Llego un poco tarde, según los ritmos que nos marca la modernidad, a escribir estas letras. En marzo me llegaba un ejemplar de Cartas imaginarias, el último libro del escritor canario Bernardo Chevilly. Me pilló en un momento en el que no podía dedicarle la concentración que merece, y eso que el libro se lee en un suspiro. Ahora, por fin, siento que puedo poner algunas letras con sentido a las suyas, que lo tienen tanto. Ya me ha pasado en otras ocasiones, que no me adapto a los tiempos y comento libros cuando los descubro o cuando buenamente puedo. Es, también, una forma de resistencia a la supuesta «novedad» de las obras. Algún día veremos que no hay tal cosas como «novedad» en arte, pues entonces admitiríamos que Picasso es más «nuevo» que Goya. Eso solo pasa por cronología, y a mí la cronología me importa un bledo.

Cartas imaginarias (Editorial Renacimiento, 2017) es un libro que en realidad es tres. Contiene ilustraciones de Ginés Liébana, que hablan por sí solas, pequeños poemitas en el reverso de las ilustraciones (que ¡ojo!, no son mera anotación, sino que constituyen una carta por sí misma, donde Chevilly se desnuda un poco); y luego las cartas que dan nombre al texto. Son cartas que no existieron, pero que podrían haber existido o querríamos que existiesen. Chevilly hace un ejercicio de rebeldía, poniendo en boca de grandes autores de la cultura occidental experiencias, miedos, dudas y alegrías que los acercan a este lado de los seres normales y mortales. Es difícil hacer este ejercicio, pues se nos caerían mitos (y si algo somos es tendentes a la idolatría) y perdería su fuerza la absurda y común relación -que atufa romanticismo- entre lo extraordinario de las dotes artísticas con lo supuestamente extraordinario de la personalidad de estos seres. Es un desfile de humanidad, en el mejor sentido del término, lo que emanan estas cartas. Gente como Stravinsky, brahms, Debussy o Juan Ramón Jiménez se muestran como eso, como gente. Hay dos cosas que destacan: por un lado, algo que Benjamin consiguió con cartas reales en su texto Personajes alemanes: mostrar una «Alemania secreta» (como dice Vicente Valero). Chevilly lo hace con ficticias: abre un mundo subterráneo, una herida real en la historia de estos personajes. Lo segundo, en relación a lo primero, es que no son realmente cartas, sino microrrelatos. En una carta, Jacqueline Du Pré le escribe a Pablo Casals «La muerte es para usted un tránsito. Para mí, una liberación»: se condensa en esta frase el sufrimiento que vivió la virtuosa del cello cuando aparecieron los primeros síntomas de la esclerosis múltiple, que solo se irían (eso lo sabía) con la muerte.
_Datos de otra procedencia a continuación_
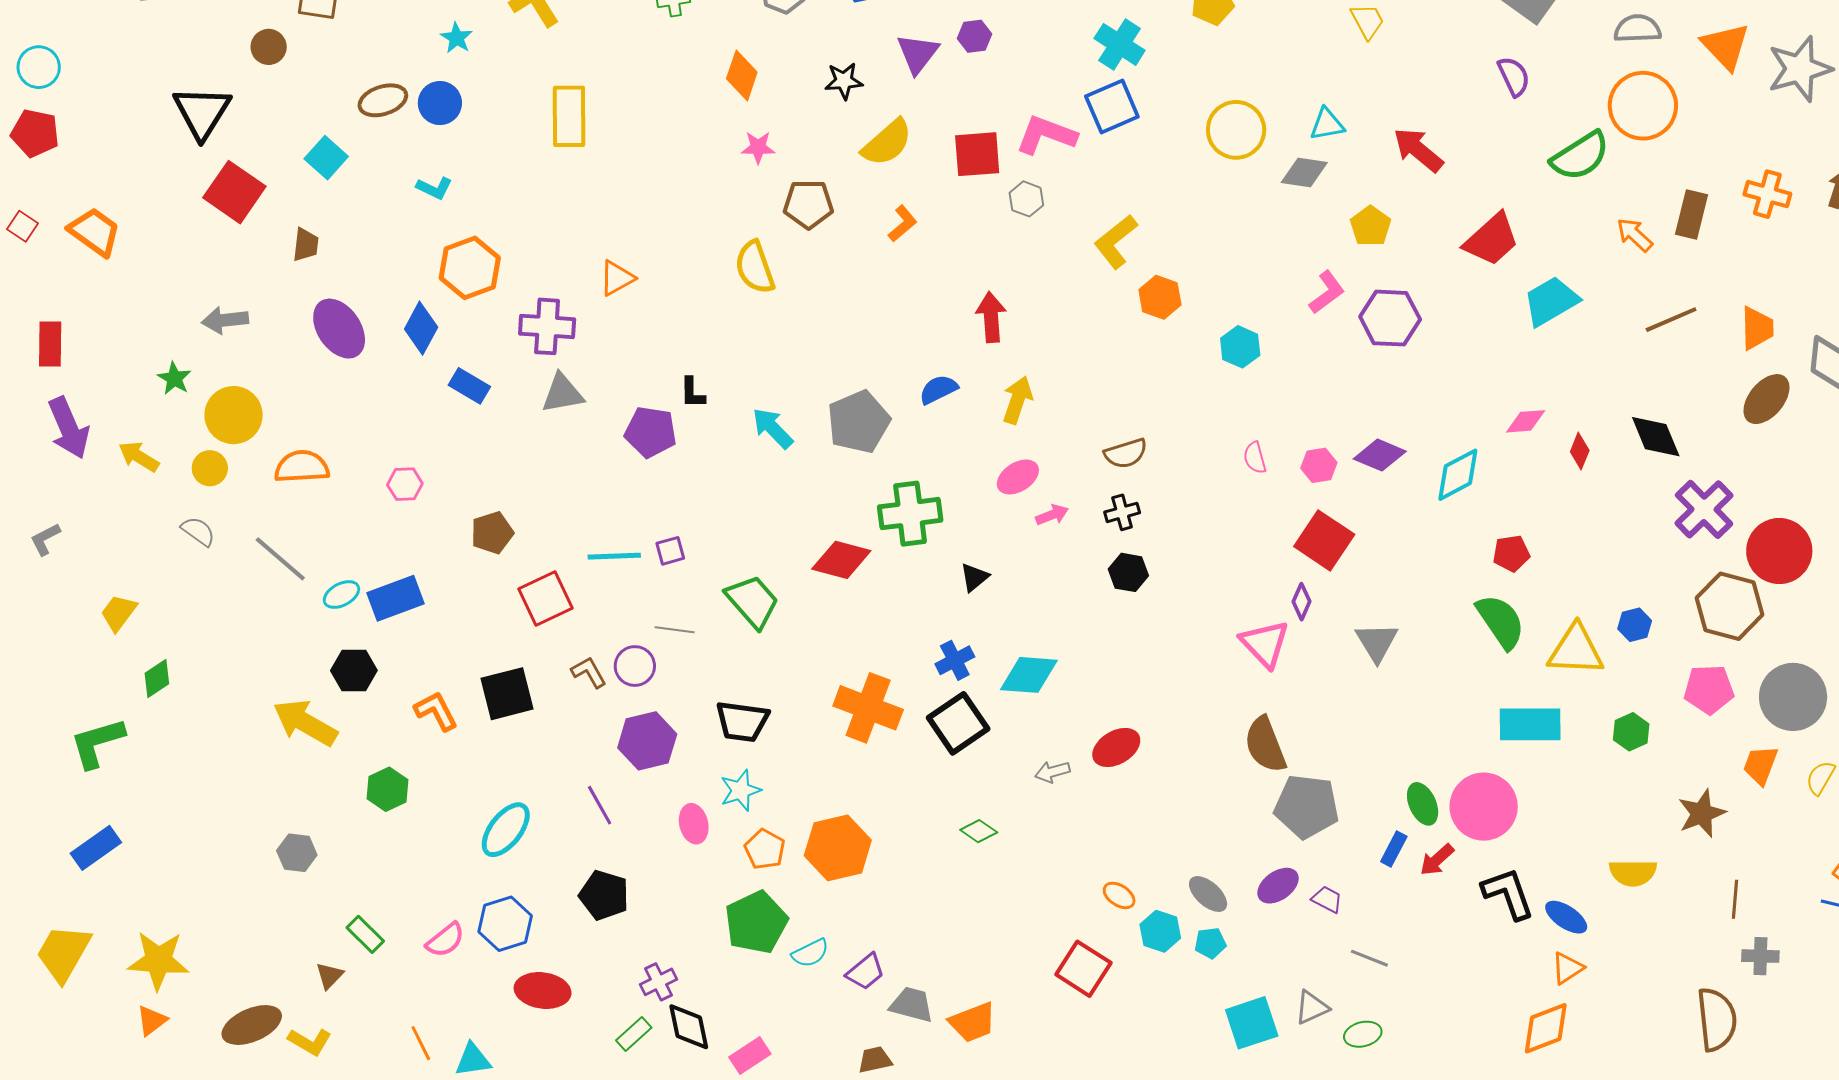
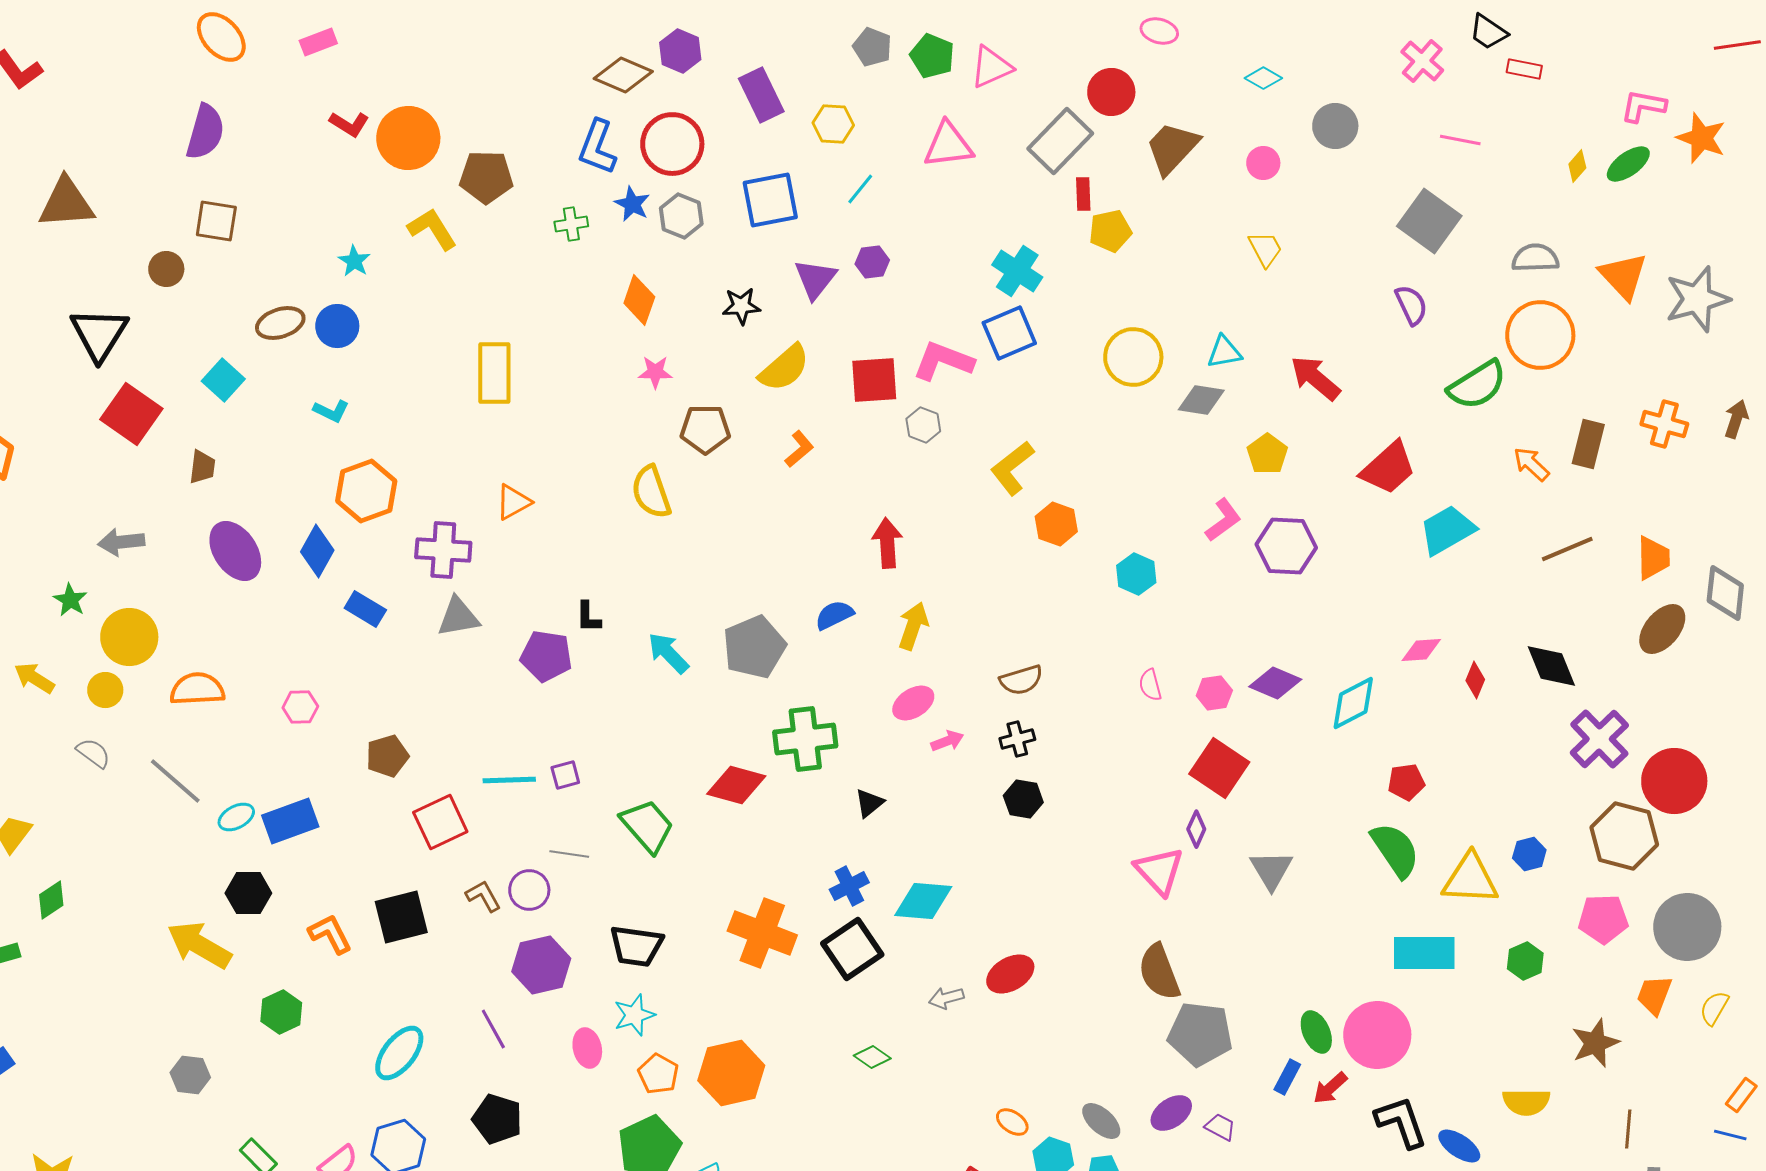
yellow rectangle: (569, 116) -> (494, 373), moved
También el gesto de un Stravinsky viejo que escribe a Steve Reich y le dice que encuentra en su Come out un lugar donde volver a depositar su interés es significativo: solo algunos autores vieron (¡y se atrevieron a decirlo!) que algo de aquellas propuestas de las vanguardias no solo había sobrevivido, sino que venía dispuesto a cambiar todas las comodidades auditivas y visuales (la zona de confort, como dicen los modernos).

Cada carta es, por tanto, una puerta a otro mundo posible, donde esas cartas realmente hubiesen existido. Chevilly se sitúa así como un mero mensajero y editor de esos mundos posibles que él abre. Nos invita a pasar a la complejidad de cada una de sus frases que, como les digo, no tienen nada de mera anécdota, sino que recogen buena parte de lo que fue constitutivo en la vida de estos personajes ilustrísimos. El libro acaba con una referencia a la Carta a una desconocida de Zweig y así nos da una pista Chevilly de su pícaro objetivo: hacer de estos desconocidos, que creemos conocer bien porque nos deleitamos con sus obras, gente de carne y hueso, como nosotros, porque necesitamos ser algo de ellos (al menos, eso es lo que parece que el fondo hacemos cuando nos sumergimos en su legado cultural). Así que, en resumen, este texto sobre cómo lo imaginario está hecho de lo silenciado en lo real.

Decía que este libro se lee en un suspiro. No me entiendan mal: el suspiro al que hago referencia es de esos de las damas tipo Bovary, que condensan eternidades, o como los de los que comunican algo inenarrable de otro modo. Un suspiro que nos deja sin aliento.